User Retention (part 2)
This will be a fairly short post but in it I hope to explain simply and clearly one of the terms in my function that describes rate of user acquisition (and loss).
In my function described earlier dU/dt = f(t) + g(m,e,t) - aU the term -aU may seem a little mysterious to some readers.
If we remove the first two terms that represent growth due to organic and advertising methods we shall look at the case where an app has been withdrawn from sale and no further promotion is taking place. In such a case the function becomes dU/dt = -aU
What this tells us is that the rate of loss of users is proportional to the number of users we have, by a coefficient of proportionality labelled 'a'.
To understand it think of it much like radioactive decay which follows a similar mathematical model.
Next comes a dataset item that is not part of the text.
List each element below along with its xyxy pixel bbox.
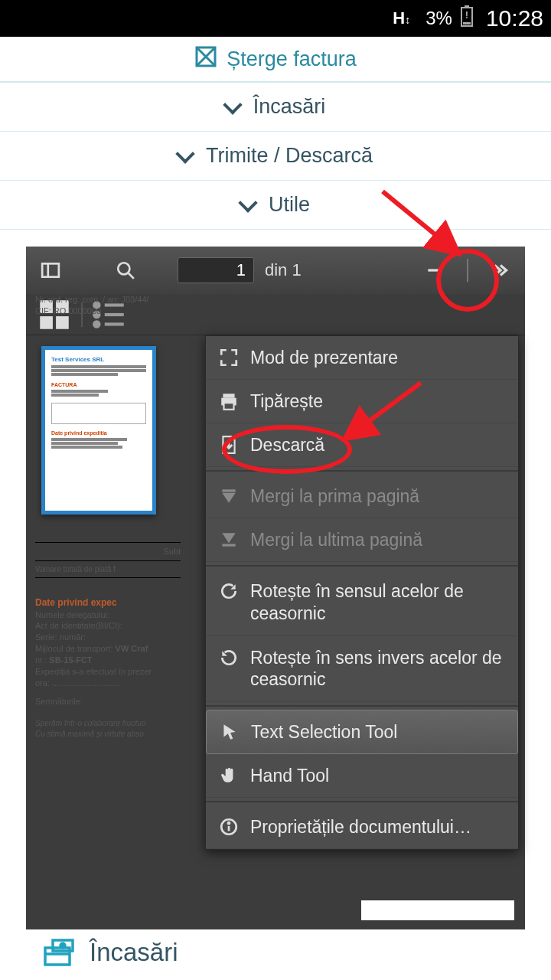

At a particular time there are 'U' total users with the app installed. We do not know when each user will uninstall the app but we do know that it is a fairly random event - a user could uninstall the app at any time and the likelihood of them doing so at any given time is shown by the value of 'a'. Large values indicate a high likelihood, low values indicate a lesser chance of uninstall.
As such - the more users you have the more likely that at any given time 1 of them will uninstall the app. If you double the number of users, by probability, you double the rate at which users uninstall the app.
This is what leads to the exponential decay curve those of you who are developers will see when you have finished a promotional period for a product as users gradually fall away and uninstall the app.
It is perfectly normal and mostly unavoidable.
I hope that helps understand the model I use to describe app user retention and loss.